### Data section
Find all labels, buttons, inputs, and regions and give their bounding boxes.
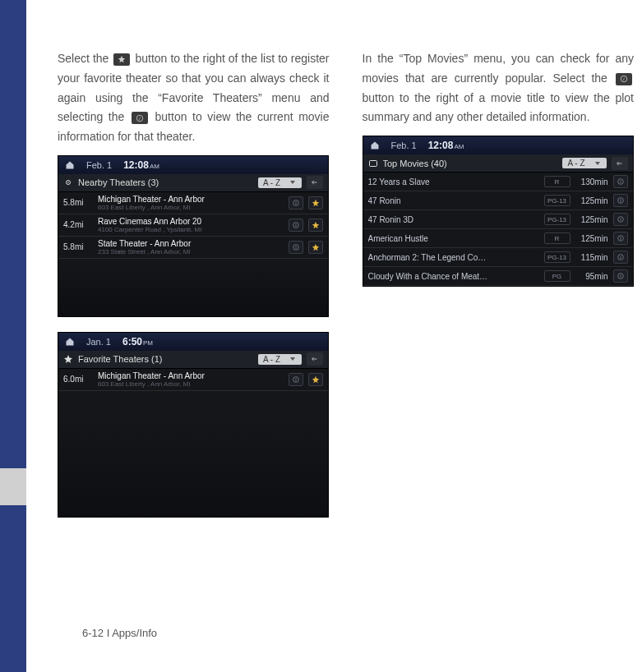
theater-row[interactable]: 6.0miMichigan Theater - Ann Arbor603 Eas…: [58, 369, 328, 391]
status-bar: Jan. 1 6:50PM: [58, 333, 328, 351]
right-column: In the “Top Movies” menu, you can check …: [363, 49, 635, 518]
movie-title: 47 Ronin 3D: [368, 215, 539, 224]
back-button[interactable]: [307, 176, 323, 189]
section-title: Nearby Theaters (3): [78, 177, 253, 187]
distance: 6.0mi: [63, 375, 93, 384]
movie-rating: PG-13: [544, 214, 570, 225]
back-button[interactable]: [307, 352, 323, 366]
theater-name: Michigan Theater - Ann Arbor: [98, 195, 284, 204]
theater-info: Michigan Theater - Ann Arbor603 East Lib…: [98, 195, 284, 211]
info-icon: i: [132, 112, 148, 124]
screenshot-favorite-theaters: Jan. 1 6:50PM Favorite Theaters (1) A - …: [58, 332, 329, 518]
movie-rating: R: [544, 232, 570, 244]
movie-title: Cloudy With a Chance of Meat…: [368, 272, 539, 281]
home-icon: [65, 160, 75, 170]
theater-name: Rave Cinemas Ann Arbor 20: [98, 217, 284, 226]
theater-address: 603 East Liberty , Ann Arbor, MI: [98, 204, 284, 211]
distance: 5.8mi: [63, 198, 93, 207]
left-column: Select the button to the right of the li…: [58, 49, 330, 518]
info-button[interactable]: [613, 269, 628, 283]
theater-row[interactable]: 5.8miMichigan Theater - Ann Arbor603 Eas…: [58, 192, 328, 214]
movie-title: 12 Years a Slave: [368, 177, 539, 186]
info-button[interactable]: [613, 213, 628, 226]
movie-duration: 115min: [575, 253, 608, 262]
theater-info: Michigan Theater - Ann Arbor603 East Lib…: [98, 371, 284, 388]
info-button[interactable]: [289, 373, 303, 386]
movie-row[interactable]: Cloudy With a Chance of Meat…PG95min: [363, 267, 633, 286]
status-time: 12:08AM: [123, 159, 159, 171]
empty-area: [58, 418, 328, 517]
sort-dropdown[interactable]: A - Z: [258, 177, 302, 188]
movie-duration: 125min: [575, 196, 608, 205]
movie-row[interactable]: Anchorman 2: The Legend Co…PG-13115min: [363, 248, 633, 267]
page-footer: 6-12 I Apps/Info: [82, 627, 157, 639]
movie-rating: PG-13: [544, 251, 570, 263]
home-icon: [65, 337, 75, 347]
info-button[interactable]: [289, 241, 303, 254]
screenshot-top-movies: Feb. 1 12:08AM Top Movies (40) A - Z 12 …: [363, 136, 634, 287]
text-segment: In the “Top Movies” menu, you can check …: [363, 52, 635, 85]
movie-rating: PG-13: [544, 195, 570, 206]
binding-strip: [0, 0, 26, 672]
theater-row[interactable]: 4.2miRave Cinemas Ann Arbor 204100 Carpe…: [58, 214, 328, 237]
section-title: Top Movies (40): [383, 159, 558, 168]
status-date: Feb. 1: [391, 140, 417, 150]
movie-row[interactable]: American HustleR125min: [363, 229, 633, 248]
sort-dropdown[interactable]: A - Z: [562, 158, 606, 168]
movie-title: 47 Ronin: [368, 196, 539, 205]
svg-rect-14: [369, 160, 376, 166]
section-header: Top Movies (40) A - Z: [363, 154, 633, 173]
status-date: Jan. 1: [86, 337, 111, 347]
info-button[interactable]: [613, 251, 628, 264]
info-button[interactable]: [613, 232, 628, 245]
text-segment: Select the: [58, 52, 112, 65]
movie-rating: PG: [544, 270, 570, 282]
theater-row[interactable]: 5.8miState Theater - Ann Arbor233 State …: [58, 237, 328, 259]
back-button[interactable]: [612, 157, 628, 170]
movie-duration: 95min: [575, 272, 608, 281]
theater-address: 603 East Liberty , Ann Arbor, MI: [98, 380, 284, 388]
movie-row[interactable]: 12 Years a SlaveR130min: [363, 173, 633, 191]
paragraph-top-movies: In the “Top Movies” menu, you can check …: [363, 49, 635, 127]
screenshot-nearby-theaters: Feb. 1 12:08AM Nearby Theaters (3) A - Z…: [58, 155, 329, 317]
status-date: Feb. 1: [86, 160, 112, 170]
theater-address: 4100 Carpenter Road , Ypsilanti, MI: [98, 226, 284, 233]
movie-row[interactable]: 47 Ronin 3DPG-13125min: [363, 210, 633, 229]
theater-address: 233 State Street , Ann Arbor, MI: [98, 248, 284, 255]
info-button[interactable]: [613, 175, 628, 188]
movies-icon: [368, 159, 378, 168]
sort-dropdown[interactable]: A - Z: [258, 354, 302, 365]
movie-row[interactable]: 47 RoninPG-13125min: [363, 191, 633, 210]
status-time: 12:08AM: [428, 140, 464, 151]
empty-area: [58, 259, 328, 316]
section-header: Favorite Theaters (1) A - Z: [58, 351, 328, 369]
info-button[interactable]: [289, 219, 303, 232]
paragraph-favorite-theaters: Select the button to the right of the li…: [58, 49, 330, 147]
distance: 4.2mi: [63, 220, 93, 229]
svg-text:i: i: [623, 76, 625, 81]
distance: 5.8mi: [63, 242, 93, 251]
movie-title: Anchorman 2: The Legend Co…: [368, 253, 539, 262]
favorite-button[interactable]: [308, 373, 323, 386]
star-icon: [63, 354, 73, 364]
info-button[interactable]: [613, 194, 628, 207]
theater-info: State Theater - Ann Arbor233 State Stree…: [98, 239, 284, 255]
text-segment: button to the right of a movie title to …: [363, 91, 635, 124]
status-bar: Feb. 1 12:08AM: [363, 136, 633, 154]
status-bar: Feb. 1 12:08AM: [58, 156, 328, 174]
favorite-button[interactable]: [308, 241, 323, 254]
theater-info: Rave Cinemas Ann Arbor 204100 Carpenter …: [98, 217, 284, 233]
theater-name: Michigan Theater - Ann Arbor: [98, 371, 284, 380]
info-button[interactable]: [289, 196, 303, 209]
movie-rating: R: [544, 176, 570, 187]
info-icon: i: [616, 73, 632, 85]
movie-duration: 125min: [575, 215, 608, 224]
favorite-button[interactable]: [308, 196, 323, 209]
movie-duration: 125min: [575, 234, 608, 243]
svg-text:i: i: [139, 116, 141, 121]
movie-title: American Hustle: [368, 234, 539, 243]
favorite-button[interactable]: [308, 219, 323, 232]
status-time: 6:50PM: [122, 336, 153, 348]
location-icon: [63, 177, 73, 187]
svg-point-3: [67, 182, 69, 184]
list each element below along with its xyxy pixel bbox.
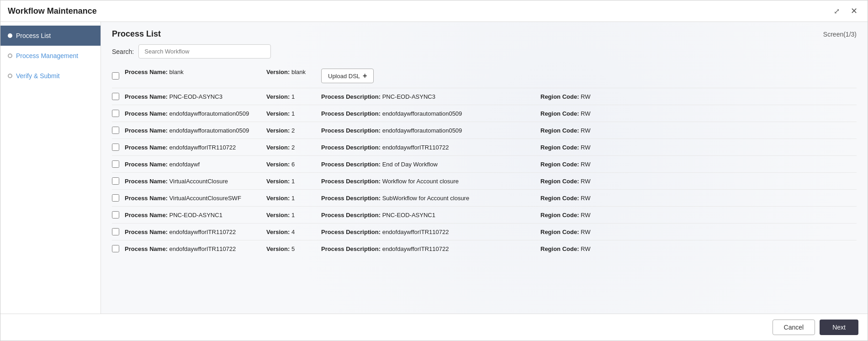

### Requirement
Write out the data once more exactly, omitting the pictures.

### Written solution
Find all labels, buttons, inputs, and regions and give their bounding boxes.
theater-row[interactable]: 6.0miMichigan Theater - Ann Arbor603 Eas…: [58, 369, 328, 391]
status-bar: Jan. 1 6:50PM: [58, 333, 328, 351]
right-column: In the “Top Movies” menu, you can check …: [363, 49, 635, 518]
movie-title: 47 Ronin 3D: [368, 215, 539, 224]
back-button[interactable]: [307, 176, 323, 189]
section-title: Nearby Theaters (3): [78, 177, 253, 187]
distance: 6.0mi: [63, 375, 93, 384]
movie-rating: PG-13: [544, 214, 570, 225]
back-button[interactable]: [307, 352, 323, 366]
theater-name: Michigan Theater - Ann Arbor: [98, 195, 284, 204]
theater-info: Michigan Theater - Ann Arbor603 East Lib…: [98, 195, 284, 211]
info-icon: i: [132, 112, 148, 124]
screenshot-favorite-theaters: Jan. 1 6:50PM Favorite Theaters (1) A - …: [58, 332, 329, 518]
movie-rating: R: [544, 232, 570, 244]
movie-title: Cloudy With a Chance of Meat…: [368, 272, 539, 281]
home-icon: [65, 160, 75, 170]
theater-name: Rave Cinemas Ann Arbor 20: [98, 217, 284, 226]
theater-address: 603 East Liberty , Ann Arbor, MI: [98, 204, 284, 211]
distance: 5.8mi: [63, 198, 93, 207]
left-column: Select the button to the right of the li…: [58, 49, 330, 518]
info-button[interactable]: [613, 269, 628, 283]
theater-row[interactable]: 5.8miMichigan Theater - Ann Arbor603 Eas…: [58, 192, 328, 214]
movie-title: 12 Years a Slave: [368, 177, 539, 186]
info-button[interactable]: [613, 213, 628, 226]
movie-duration: 115min: [575, 253, 608, 262]
theater-info: Michigan Theater - Ann Arbor603 East Lib…: [98, 371, 284, 388]
info-button[interactable]: [289, 373, 303, 386]
movie-row[interactable]: Cloudy With a Chance of Meat…PG95min: [363, 267, 633, 286]
status-time: 12:08AM: [123, 159, 159, 171]
empty-area: [58, 418, 328, 517]
sort-dropdown[interactable]: A - Z: [258, 177, 302, 188]
movie-duration: 125min: [575, 196, 608, 205]
movie-row[interactable]: Anchorman 2: The Legend Co…PG-13115min: [363, 248, 633, 267]
page-footer: 6-12 I Apps/Info: [82, 627, 157, 639]
movie-rating: PG-13: [544, 251, 570, 263]
home-icon: [65, 337, 75, 347]
info-button[interactable]: [289, 241, 303, 254]
screenshot-top-movies: Feb. 1 12:08AM Top Movies (40) A - Z 12 …: [363, 136, 634, 287]
text-segment: In the “Top Movies” menu, you can check …: [363, 52, 635, 85]
movie-rating: PG-13: [544, 195, 570, 206]
binding-strip: [0, 0, 26, 672]
theater-row[interactable]: 4.2miRave Cinemas Ann Arbor 204100 Carpe…: [58, 214, 328, 237]
section-title: Top Movies (40): [383, 159, 558, 168]
status-date: Feb. 1: [391, 140, 417, 150]
movie-row[interactable]: American HustleR125min: [363, 229, 633, 248]
sort-dropdown[interactable]: A - Z: [562, 158, 606, 168]
movie-title: 47 Ronin: [368, 196, 539, 205]
svg-rect-14: [369, 160, 376, 166]
section-header: Top Movies (40) A - Z: [363, 154, 633, 173]
status-date: Jan. 1: [86, 337, 111, 347]
info-button[interactable]: [613, 251, 628, 264]
info-button[interactable]: [613, 232, 628, 245]
text-segment: Select the: [58, 52, 112, 65]
movie-rating: PG: [544, 270, 570, 282]
theater-row[interactable]: 5.8miState Theater - Ann Arbor233 State …: [58, 237, 328, 259]
back-button[interactable]: [612, 157, 628, 170]
movie-duration: 95min: [575, 272, 608, 281]
theater-address: 603 East Liberty , Ann Arbor, MI: [98, 380, 284, 388]
movie-row[interactable]: 12 Years a SlaveR130min: [363, 173, 633, 191]
paragraph-top-movies: In the “Top Movies” menu, you can check …: [363, 49, 635, 127]
screenshot-nearby-theaters: Feb. 1 12:08AM Nearby Theaters (3) A - Z…: [58, 155, 329, 317]
status-date: Feb. 1: [86, 160, 112, 170]
theater-address: 4100 Carpenter Road , Ypsilanti, MI: [98, 226, 284, 233]
movie-row[interactable]: 47 Ronin 3DPG-13125min: [363, 210, 633, 229]
theater-address: 233 State Street , Ann Arbor, MI: [98, 248, 284, 255]
info-button[interactable]: [613, 175, 628, 188]
movies-icon: [368, 159, 378, 168]
sort-dropdown[interactable]: A - Z: [258, 354, 302, 365]
movie-row[interactable]: 47 RoninPG-13125min: [363, 191, 633, 210]
status-time: 12:08AM: [428, 140, 464, 151]
empty-area: [58, 259, 328, 316]
section-header: Favorite Theaters (1) A - Z: [58, 351, 328, 369]
info-button[interactable]: [289, 219, 303, 232]
paragraph-favorite-theaters: Select the button to the right of the li…: [58, 49, 330, 147]
distance: 4.2mi: [63, 220, 93, 229]
svg-text:i: i: [623, 76, 625, 81]
distance: 5.8mi: [63, 242, 93, 251]
movie-title: Anchorman 2: The Legend Co…: [368, 253, 539, 262]
favorite-button[interactable]: [308, 373, 323, 386]
star-icon: [63, 354, 73, 364]
info-button[interactable]: [613, 194, 628, 207]
theater-info: State Theater - Ann Arbor233 State Stree…: [98, 239, 284, 255]
text-segment: button to the right of a movie title to …: [363, 91, 635, 124]
status-bar: Feb. 1 12:08AM: [363, 136, 633, 154]
status-bar: Feb. 1 12:08AM: [58, 156, 328, 174]
favorite-button[interactable]: [308, 241, 323, 254]
theater-info: Rave Cinemas Ann Arbor 204100 Carpenter …: [98, 217, 284, 233]
theater-name: Michigan Theater - Ann Arbor: [98, 371, 284, 380]
info-button[interactable]: [289, 196, 303, 209]
movie-rating: R: [544, 176, 570, 187]
info-icon: i: [616, 73, 632, 85]
movie-duration: 125min: [575, 215, 608, 224]
favorite-button[interactable]: [308, 196, 323, 209]
movie-duration: 125min: [575, 234, 608, 243]
svg-text:i: i: [139, 116, 141, 121]
movie-title: American Hustle: [368, 234, 539, 243]
favorite-button[interactable]: [308, 219, 323, 232]
status-time: 6:50PM: [122, 336, 153, 348]
location-icon: [63, 177, 73, 187]
svg-point-3: [67, 182, 69, 184]
list each element below along with its xyxy pixel bbox.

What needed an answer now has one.